## Directions for this task
From the line with "Where is colon? (SVG masks)" through the final line, please write out the listing exactly, including both of those lines.
---- Records for this exercise
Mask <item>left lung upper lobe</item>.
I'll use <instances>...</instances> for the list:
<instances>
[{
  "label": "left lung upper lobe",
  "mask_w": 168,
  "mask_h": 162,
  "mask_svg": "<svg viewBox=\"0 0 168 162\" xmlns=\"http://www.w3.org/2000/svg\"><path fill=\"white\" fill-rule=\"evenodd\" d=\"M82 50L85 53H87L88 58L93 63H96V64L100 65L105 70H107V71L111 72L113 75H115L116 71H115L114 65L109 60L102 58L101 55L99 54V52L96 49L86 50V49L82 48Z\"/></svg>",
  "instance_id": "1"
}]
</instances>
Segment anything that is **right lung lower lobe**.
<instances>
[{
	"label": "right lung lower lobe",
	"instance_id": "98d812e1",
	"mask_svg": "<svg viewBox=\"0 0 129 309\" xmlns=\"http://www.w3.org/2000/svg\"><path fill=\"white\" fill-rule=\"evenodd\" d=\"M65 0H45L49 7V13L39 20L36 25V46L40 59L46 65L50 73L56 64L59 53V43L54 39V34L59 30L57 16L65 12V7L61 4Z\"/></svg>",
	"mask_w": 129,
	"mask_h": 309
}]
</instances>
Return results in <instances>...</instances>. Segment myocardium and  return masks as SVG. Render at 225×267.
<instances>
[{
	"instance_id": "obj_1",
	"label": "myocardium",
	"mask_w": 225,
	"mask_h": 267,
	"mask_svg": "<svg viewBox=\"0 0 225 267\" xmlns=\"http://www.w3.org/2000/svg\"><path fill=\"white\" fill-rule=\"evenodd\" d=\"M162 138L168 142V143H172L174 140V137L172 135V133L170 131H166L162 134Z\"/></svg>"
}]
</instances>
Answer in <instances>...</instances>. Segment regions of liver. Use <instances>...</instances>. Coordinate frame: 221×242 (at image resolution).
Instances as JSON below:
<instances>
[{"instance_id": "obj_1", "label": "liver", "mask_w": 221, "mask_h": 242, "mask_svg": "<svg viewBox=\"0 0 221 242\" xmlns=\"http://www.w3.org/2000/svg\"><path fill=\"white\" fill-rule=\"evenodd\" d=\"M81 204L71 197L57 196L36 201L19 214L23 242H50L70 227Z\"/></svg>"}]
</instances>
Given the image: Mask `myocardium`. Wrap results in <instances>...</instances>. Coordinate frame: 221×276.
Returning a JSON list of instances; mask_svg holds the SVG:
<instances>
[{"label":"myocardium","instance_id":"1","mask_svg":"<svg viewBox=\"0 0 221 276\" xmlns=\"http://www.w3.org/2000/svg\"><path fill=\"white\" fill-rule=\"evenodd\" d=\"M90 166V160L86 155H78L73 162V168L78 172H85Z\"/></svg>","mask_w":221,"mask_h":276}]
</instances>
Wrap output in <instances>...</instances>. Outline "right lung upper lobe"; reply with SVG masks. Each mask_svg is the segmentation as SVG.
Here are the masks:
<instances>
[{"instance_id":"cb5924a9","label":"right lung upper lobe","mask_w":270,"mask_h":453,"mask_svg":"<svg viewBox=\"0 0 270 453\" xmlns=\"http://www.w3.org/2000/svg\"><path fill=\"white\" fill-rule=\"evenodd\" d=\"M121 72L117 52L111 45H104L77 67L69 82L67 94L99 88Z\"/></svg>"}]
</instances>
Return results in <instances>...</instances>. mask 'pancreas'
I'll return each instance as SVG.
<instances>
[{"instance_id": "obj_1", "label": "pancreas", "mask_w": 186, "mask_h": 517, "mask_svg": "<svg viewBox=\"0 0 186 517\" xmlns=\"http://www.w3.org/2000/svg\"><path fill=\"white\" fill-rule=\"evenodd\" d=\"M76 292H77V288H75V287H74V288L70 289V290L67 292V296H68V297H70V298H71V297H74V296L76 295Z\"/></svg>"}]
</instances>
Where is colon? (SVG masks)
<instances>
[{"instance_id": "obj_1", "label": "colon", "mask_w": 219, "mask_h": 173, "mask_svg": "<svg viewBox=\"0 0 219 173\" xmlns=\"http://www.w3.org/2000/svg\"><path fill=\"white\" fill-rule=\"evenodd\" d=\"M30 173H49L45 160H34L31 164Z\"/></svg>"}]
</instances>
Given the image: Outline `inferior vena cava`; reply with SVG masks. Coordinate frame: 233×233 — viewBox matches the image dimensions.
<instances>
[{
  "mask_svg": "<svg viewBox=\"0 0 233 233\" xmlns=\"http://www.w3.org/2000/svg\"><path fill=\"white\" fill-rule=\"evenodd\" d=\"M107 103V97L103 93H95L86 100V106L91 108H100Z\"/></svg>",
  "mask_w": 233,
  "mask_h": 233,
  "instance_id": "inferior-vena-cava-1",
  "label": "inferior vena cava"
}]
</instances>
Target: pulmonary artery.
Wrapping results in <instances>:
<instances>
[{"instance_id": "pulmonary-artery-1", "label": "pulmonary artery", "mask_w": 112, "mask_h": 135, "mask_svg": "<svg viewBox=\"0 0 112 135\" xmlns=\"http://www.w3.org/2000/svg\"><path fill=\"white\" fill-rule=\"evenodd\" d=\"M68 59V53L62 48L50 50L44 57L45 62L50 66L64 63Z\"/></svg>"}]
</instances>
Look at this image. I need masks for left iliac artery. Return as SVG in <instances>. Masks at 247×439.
--------
## Written reply
Where is colon? (SVG masks)
<instances>
[{"instance_id": "obj_1", "label": "colon", "mask_w": 219, "mask_h": 173, "mask_svg": "<svg viewBox=\"0 0 219 173\" xmlns=\"http://www.w3.org/2000/svg\"><path fill=\"white\" fill-rule=\"evenodd\" d=\"M30 173H49L45 160H34L31 164Z\"/></svg>"}]
</instances>
Given the image: Outline `inferior vena cava`; reply with SVG masks. Coordinate frame: 233×233 — viewBox matches the image dimensions.
<instances>
[{
  "mask_svg": "<svg viewBox=\"0 0 233 233\" xmlns=\"http://www.w3.org/2000/svg\"><path fill=\"white\" fill-rule=\"evenodd\" d=\"M107 103V97L103 93H95L86 100V106L91 108H100Z\"/></svg>",
  "mask_w": 233,
  "mask_h": 233,
  "instance_id": "inferior-vena-cava-1",
  "label": "inferior vena cava"
}]
</instances>
Target: pulmonary artery.
Wrapping results in <instances>:
<instances>
[{"instance_id": "pulmonary-artery-1", "label": "pulmonary artery", "mask_w": 112, "mask_h": 135, "mask_svg": "<svg viewBox=\"0 0 112 135\" xmlns=\"http://www.w3.org/2000/svg\"><path fill=\"white\" fill-rule=\"evenodd\" d=\"M68 59V53L62 48L50 50L44 57L45 62L50 66L64 63Z\"/></svg>"}]
</instances>
Look at this image. I need masks for left iliac artery. Return as SVG in <instances>. Masks at 247×439.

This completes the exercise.